§ **ACTIVITY**
Everything from the line containing "6- Boite à outils (1242, 406)" through the last line of the records must be returned verbatim, and nothing outside that range.

________________________

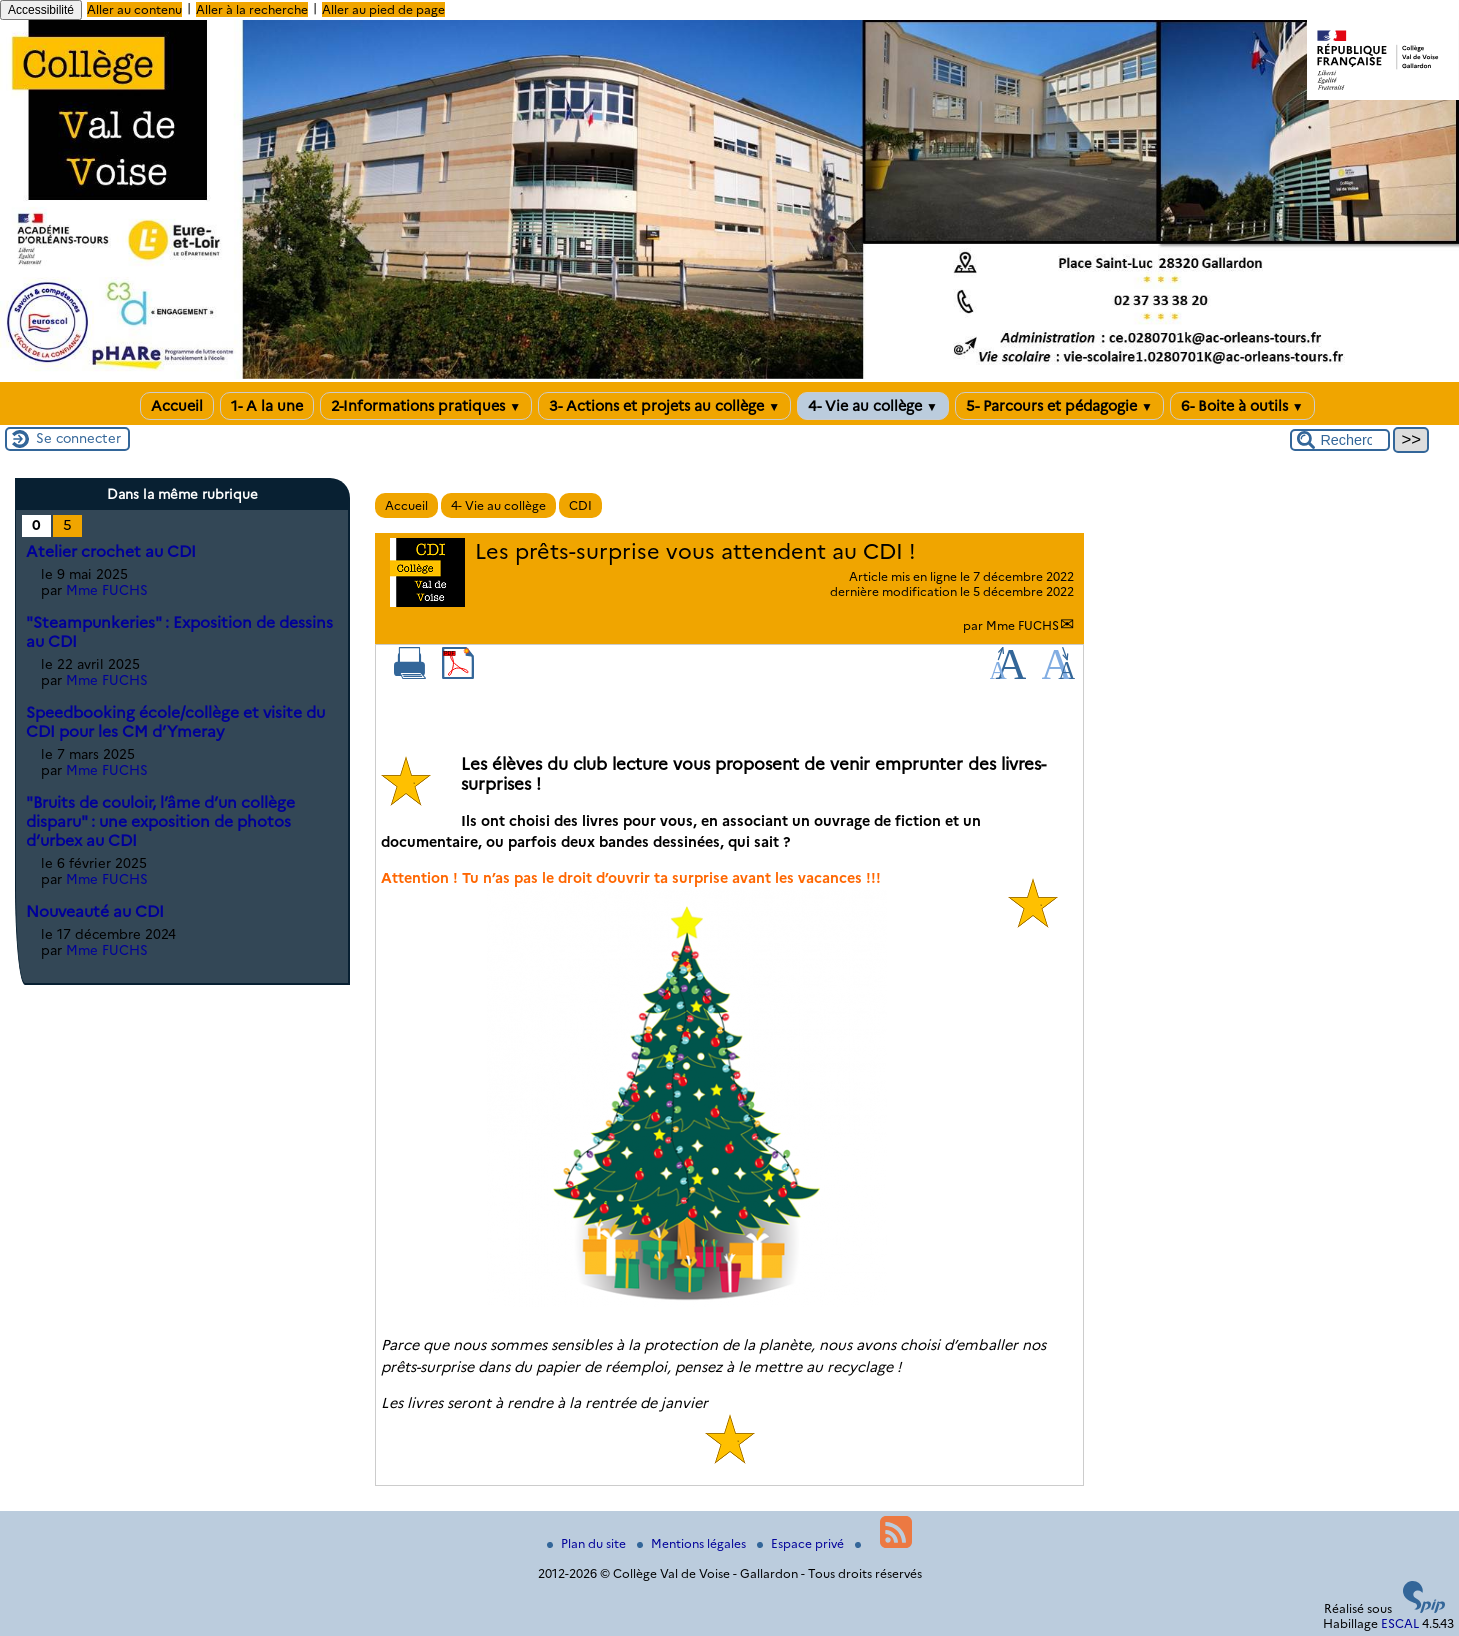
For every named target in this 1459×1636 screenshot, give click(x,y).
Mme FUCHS (1022, 625)
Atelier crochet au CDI (111, 551)
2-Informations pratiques (426, 406)
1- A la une (267, 406)
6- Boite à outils (1242, 406)
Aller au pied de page (383, 9)
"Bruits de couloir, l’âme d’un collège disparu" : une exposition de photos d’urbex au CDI (160, 821)
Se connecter (78, 438)
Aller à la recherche (252, 9)
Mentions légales (693, 1543)
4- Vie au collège (873, 406)
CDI (580, 505)
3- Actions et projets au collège (664, 406)
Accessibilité (41, 10)
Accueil (177, 406)
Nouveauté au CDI (95, 911)
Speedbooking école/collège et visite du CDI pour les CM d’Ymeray (175, 722)
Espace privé (802, 1543)
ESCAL (1400, 1623)
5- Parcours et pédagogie (1059, 406)
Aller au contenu (134, 9)
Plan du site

________________________

§ **RESULT FOR THIS TASK**
6- Boite à outils (1242, 406)
Aller au pied de page (383, 9)
"Bruits de couloir, l’âme d’un collège disparu" : une exposition de photos d’urbex au CDI (160, 821)
Se connecter (78, 438)
Aller à la recherche (252, 9)
Mentions légales (693, 1543)
4- Vie au collège (873, 406)
CDI (580, 505)
3- Actions et projets au collège (664, 406)
Accessibilité (41, 10)
Accueil (177, 406)
Nouveauté au CDI (95, 911)
Speedbooking école/collège et visite du CDI pour les CM d’Ymeray (175, 722)
Espace privé (802, 1543)
ESCAL (1400, 1623)
5- Parcours et pédagogie (1059, 406)
Aller au contenu (134, 9)
Plan du site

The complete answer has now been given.